-------- Dataset content
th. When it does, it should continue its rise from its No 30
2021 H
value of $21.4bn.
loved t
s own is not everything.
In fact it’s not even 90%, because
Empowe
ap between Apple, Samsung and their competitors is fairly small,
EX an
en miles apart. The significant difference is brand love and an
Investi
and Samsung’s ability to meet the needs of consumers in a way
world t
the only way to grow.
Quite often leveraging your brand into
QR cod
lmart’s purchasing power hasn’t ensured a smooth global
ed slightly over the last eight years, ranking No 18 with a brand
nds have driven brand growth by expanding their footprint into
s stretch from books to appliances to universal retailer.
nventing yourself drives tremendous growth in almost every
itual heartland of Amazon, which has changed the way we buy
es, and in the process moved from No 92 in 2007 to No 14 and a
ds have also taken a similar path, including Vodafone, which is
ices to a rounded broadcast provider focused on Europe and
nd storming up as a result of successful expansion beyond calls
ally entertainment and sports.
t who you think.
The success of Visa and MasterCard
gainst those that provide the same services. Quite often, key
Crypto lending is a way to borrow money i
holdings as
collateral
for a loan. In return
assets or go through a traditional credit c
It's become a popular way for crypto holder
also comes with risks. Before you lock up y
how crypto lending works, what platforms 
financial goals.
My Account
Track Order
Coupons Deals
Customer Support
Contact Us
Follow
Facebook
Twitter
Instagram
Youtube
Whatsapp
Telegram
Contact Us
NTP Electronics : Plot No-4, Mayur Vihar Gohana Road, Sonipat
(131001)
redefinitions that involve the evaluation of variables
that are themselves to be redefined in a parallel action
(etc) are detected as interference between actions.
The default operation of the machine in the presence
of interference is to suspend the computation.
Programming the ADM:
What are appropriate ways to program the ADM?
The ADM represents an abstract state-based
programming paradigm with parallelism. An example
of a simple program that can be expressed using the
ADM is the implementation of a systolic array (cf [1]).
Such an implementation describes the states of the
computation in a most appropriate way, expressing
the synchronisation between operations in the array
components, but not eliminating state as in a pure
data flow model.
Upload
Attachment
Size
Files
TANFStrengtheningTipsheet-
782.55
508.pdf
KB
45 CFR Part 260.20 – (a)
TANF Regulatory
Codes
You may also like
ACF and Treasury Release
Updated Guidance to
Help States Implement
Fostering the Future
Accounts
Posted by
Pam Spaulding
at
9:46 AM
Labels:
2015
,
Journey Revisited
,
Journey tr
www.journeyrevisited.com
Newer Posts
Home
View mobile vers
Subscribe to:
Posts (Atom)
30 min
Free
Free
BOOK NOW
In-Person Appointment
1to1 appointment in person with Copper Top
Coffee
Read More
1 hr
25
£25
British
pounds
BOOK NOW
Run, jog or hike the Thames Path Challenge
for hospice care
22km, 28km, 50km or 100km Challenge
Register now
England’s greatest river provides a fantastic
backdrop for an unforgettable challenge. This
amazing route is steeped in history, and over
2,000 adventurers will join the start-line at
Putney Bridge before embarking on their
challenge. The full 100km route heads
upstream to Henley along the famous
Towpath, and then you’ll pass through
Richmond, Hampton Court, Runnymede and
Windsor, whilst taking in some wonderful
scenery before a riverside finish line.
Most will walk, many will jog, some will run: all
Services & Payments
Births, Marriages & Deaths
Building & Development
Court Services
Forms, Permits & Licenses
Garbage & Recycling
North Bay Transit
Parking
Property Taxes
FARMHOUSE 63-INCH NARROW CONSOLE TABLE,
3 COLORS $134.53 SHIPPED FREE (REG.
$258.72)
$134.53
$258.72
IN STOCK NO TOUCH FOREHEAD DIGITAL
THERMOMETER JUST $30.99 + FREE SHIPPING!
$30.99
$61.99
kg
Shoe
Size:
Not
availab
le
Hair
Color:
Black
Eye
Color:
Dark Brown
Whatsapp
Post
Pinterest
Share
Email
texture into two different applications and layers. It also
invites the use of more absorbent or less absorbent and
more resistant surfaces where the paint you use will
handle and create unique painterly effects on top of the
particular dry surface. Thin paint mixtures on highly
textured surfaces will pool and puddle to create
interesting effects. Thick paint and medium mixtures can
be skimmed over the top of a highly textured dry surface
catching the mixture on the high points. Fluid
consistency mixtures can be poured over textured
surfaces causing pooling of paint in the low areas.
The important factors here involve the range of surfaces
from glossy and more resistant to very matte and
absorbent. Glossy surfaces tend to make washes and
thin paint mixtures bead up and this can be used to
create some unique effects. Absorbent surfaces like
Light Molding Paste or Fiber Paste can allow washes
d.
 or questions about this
----------------
* [What is needed] Please write out every line of the data exactly.

* [Response for this exercise]
th. When it does, it should continue its rise from its No 30
2021 H
value of $21.4bn.
loved t
s own is not everything.
In fact it’s not even 90%, because
Empowe
ap between Apple, Samsung and their competitors is fairly small,
EX an
en miles apart. The significant difference is brand love and an
Investi
and Samsung’s ability to meet the needs of consumers in a way
world t
the only way to grow.
Quite often leveraging your brand into
QR cod
lmart’s purchasing power hasn’t ensured a smooth global
ed slightly over the last eight years, ranking No 18 with a brand
nds have driven brand growth by expanding their footprint into
s stretch from books to appliances to universal retailer.
nventing yourself drives tremendous growth in almost every
itual heartland of Amazon, which has changed the way we buy
es, and in the process moved from No 92 in 2007 to No 14 and a
ds have also taken a similar path, including Vodafone, which is
ices to a rounded broadcast provider focused on Europe and
nd storming up as a result of successful expansion beyond calls
ally entertainment and sports.
t who you think.
The success of Visa and MasterCard
gainst those that provide the same services. Quite often, key
Crypto lending is a way to borrow money i
holdings as
collateral
for a loan. In return
assets or go through a traditional credit c
It's become a popular way for crypto holder
also comes with risks. Before you lock up y
how crypto lending works, what platforms 
financial goals.
My Account
Track Order
Coupons Deals
Customer Support
Contact Us
Follow
Facebook
Twitter
Instagram
Youtube
Whatsapp
Telegram
Contact Us
NTP Electronics : Plot No-4, Mayur Vihar Gohana Road, Sonipat
(131001)
redefinitions that involve the evaluation of variables
that are themselves to be redefined in a parallel action
(etc) are detected as interference between actions.
The default operation of the machine in the presence
of interference is to suspend the computation.
Programming the ADM:
What are appropriate ways to program the ADM?
The ADM represents an abstract state-based
programming paradigm with parallelism. An example
of a simple program that can be expressed using the
ADM is the implementation of a systolic array (cf [1]).
Such an implementation describes the states of the
computation in a most appropriate way, expressing
the synchronisation between operations in the array
components, but not eliminating state as in a pure
data flow model.
Upload
Attachment
Size
Files
TANFStrengtheningTipsheet-
782.55
508.pdf
KB
45 CFR Part 260.20 – (a)
TANF Regulatory
Codes
You may also like
ACF and Treasury Release
Updated Guidance to
Help States Implement
Fostering the Future
Accounts
Posted by
Pam Spaulding
at
9:46 AM
Labels:
2015
,
Journey Revisited
,
Journey tr
www.journeyrevisited.com
Newer Posts
Home
View mobile vers
Subscribe to:
Posts (Atom)
30 min
Free
Free
BOOK NOW
In-Person Appointment
1to1 appointment in person with Copper Top
Coffee
Read More
1 hr
25
£25
British
pounds
BOOK NOW
Run, jog or hike the Thames Path Challenge
for hospice care
22km, 28km, 50km or 100km Challenge
Register now
England’s greatest river provides a fantastic
backdrop for an unforgettable challenge. This
amazing route is steeped in history, and over
2,000 adventurers will join the start-line at
Putney Bridge before embarking on their
challenge. The full 100km route heads
upstream to Henley along the famous
Towpath, and then you’ll pass through
Richmond, Hampton Court, Runnymede and
Windsor, whilst taking in some wonderful
scenery before a riverside finish line.
Most will walk, many will jog, some will run: all
Services & Payments
Births, Marriages & Deaths
Building & Development
Court Services
Forms, Permits & Licenses
Garbage & Recycling
North Bay Transit
Parking
Property Taxes
FARMHOUSE 63-INCH NARROW CONSOLE TABLE,
3 COLORS $134.53 SHIPPED FREE (REG.
$258.72)
$134.53
$258.72
IN STOCK NO TOUCH FOREHEAD DIGITAL
THERMOMETER JUST $30.99 + FREE SHIPPING!
$30.99
$61.99
kg
Shoe
Size:
Not
availab
le
Hair
Color:
Black
Eye
Color:
Dark Brown
Whatsapp
Post
Pinterest
Share
Email
texture into two different applications and layers. It also
invites the use of more absorbent or less absorbent and
more resistant surfaces where the paint you use will
handle and create unique painterly effects on top of the
particular dry surface. Thin paint mixtures on highly
textured surfaces will pool and puddle to create
interesting effects. Thick paint and medium mixtures can
be skimmed over the top of a highly textured dry surface
catching the mixture on the high points. Fluid
consistency mixtures can be poured over textured
surfaces causing pooling of paint in the low areas.
The important factors here involve the range of surfaces
from glossy and more resistant to very matte and
absorbent. Glossy surfaces tend to make washes and
thin paint mixtures bead up and this can be used to
create some unique effects. Absorbent surfaces like
Light Molding Paste or Fiber Paste can allow washes
d.
 or questions about this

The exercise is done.